I also have, for what seems like the first time in ages, enough cash in my pocket to make an evening in the pub not a financial catastrophe. I am early but that’s fine, because I feel like a pint while reading the TLS, which I am pleased to note has a review of John Lydon’s latest autobiography in it and has a stirring picture of him goggling spikily at the camera from his first heyday. I have an enormous amount of time for the man, and when Kate Mossman interviewed him for this magazine I expressed outraged envy. Why couldn’t I have interviewed him?

As it is, although the pub is quiet and I have slapped my TLS down on the counter in a marked “I’m going to read this” fashion, I don’t get the chance to read it. For a start, there is Richard, on my left, to whom it is always a pleasure to chat, who must be said hello to; and there is Tom the Hat, on my right, about whom exactly the same may be said.

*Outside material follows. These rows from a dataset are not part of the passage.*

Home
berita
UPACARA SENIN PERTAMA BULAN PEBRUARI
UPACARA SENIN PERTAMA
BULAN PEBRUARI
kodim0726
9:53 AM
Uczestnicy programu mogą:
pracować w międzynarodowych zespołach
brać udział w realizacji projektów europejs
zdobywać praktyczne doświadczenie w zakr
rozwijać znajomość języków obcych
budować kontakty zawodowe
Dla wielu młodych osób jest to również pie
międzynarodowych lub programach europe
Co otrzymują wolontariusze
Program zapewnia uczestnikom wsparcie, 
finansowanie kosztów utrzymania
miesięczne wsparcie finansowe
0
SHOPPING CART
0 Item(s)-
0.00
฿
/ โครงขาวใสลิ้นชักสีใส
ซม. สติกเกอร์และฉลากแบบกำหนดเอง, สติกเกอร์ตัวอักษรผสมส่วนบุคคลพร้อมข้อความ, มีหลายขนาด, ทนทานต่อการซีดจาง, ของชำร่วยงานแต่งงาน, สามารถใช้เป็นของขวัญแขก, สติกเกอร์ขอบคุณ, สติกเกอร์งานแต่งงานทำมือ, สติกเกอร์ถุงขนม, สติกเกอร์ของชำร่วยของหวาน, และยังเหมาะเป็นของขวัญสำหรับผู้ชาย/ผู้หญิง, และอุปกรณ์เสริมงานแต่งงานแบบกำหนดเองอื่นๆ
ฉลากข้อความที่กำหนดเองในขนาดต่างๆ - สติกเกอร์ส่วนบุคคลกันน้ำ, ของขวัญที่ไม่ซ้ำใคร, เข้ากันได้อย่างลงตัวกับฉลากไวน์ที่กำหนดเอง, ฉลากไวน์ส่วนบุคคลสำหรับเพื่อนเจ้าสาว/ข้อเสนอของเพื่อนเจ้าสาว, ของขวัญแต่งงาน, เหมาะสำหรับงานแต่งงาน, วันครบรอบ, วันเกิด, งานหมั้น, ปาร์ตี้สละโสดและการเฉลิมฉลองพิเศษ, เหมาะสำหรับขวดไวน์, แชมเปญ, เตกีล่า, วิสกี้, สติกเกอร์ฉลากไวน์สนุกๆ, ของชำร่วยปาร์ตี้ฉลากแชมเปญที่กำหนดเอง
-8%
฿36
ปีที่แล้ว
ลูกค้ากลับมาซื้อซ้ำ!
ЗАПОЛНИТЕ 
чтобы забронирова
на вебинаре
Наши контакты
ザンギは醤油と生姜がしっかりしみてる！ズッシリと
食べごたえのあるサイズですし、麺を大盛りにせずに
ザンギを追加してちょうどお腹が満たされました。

Then there is Linda. Long-term readers of this column may remember her. She is the guvnor of the Ux (not to be confused with the guvnor of my local; I wonder what’s happened to him?) and may be considered the finest living example of the London pub landlady; that is, in P G Wodehouse’s words, one upon whom it is unsafe to try any oompus-boompus. Grown men cower before her and when she says, “Jump!” they say, “How high, Linda?”

A smart-looking man in his fifties comes in and asks for a pint of cider. He specifies what kind of glass he’d like: not one of the new tall ones but the traditional cone-section glass. Poor man, I think to myself, and Linda duly tells him he is wrong, that the new glass keeps the head and bubbles lasting longer. “I don’t want the head or the . . .” he starts, but it is too late. There is no use protesting, for Linda Has Spoken.

There is also Debs, behind the bar, and she must also be said hello to – for she is not only surpassing fair but is also possessed of a gob and presence second only to Linda’s. You don’t want to get on the wrong side of her, either.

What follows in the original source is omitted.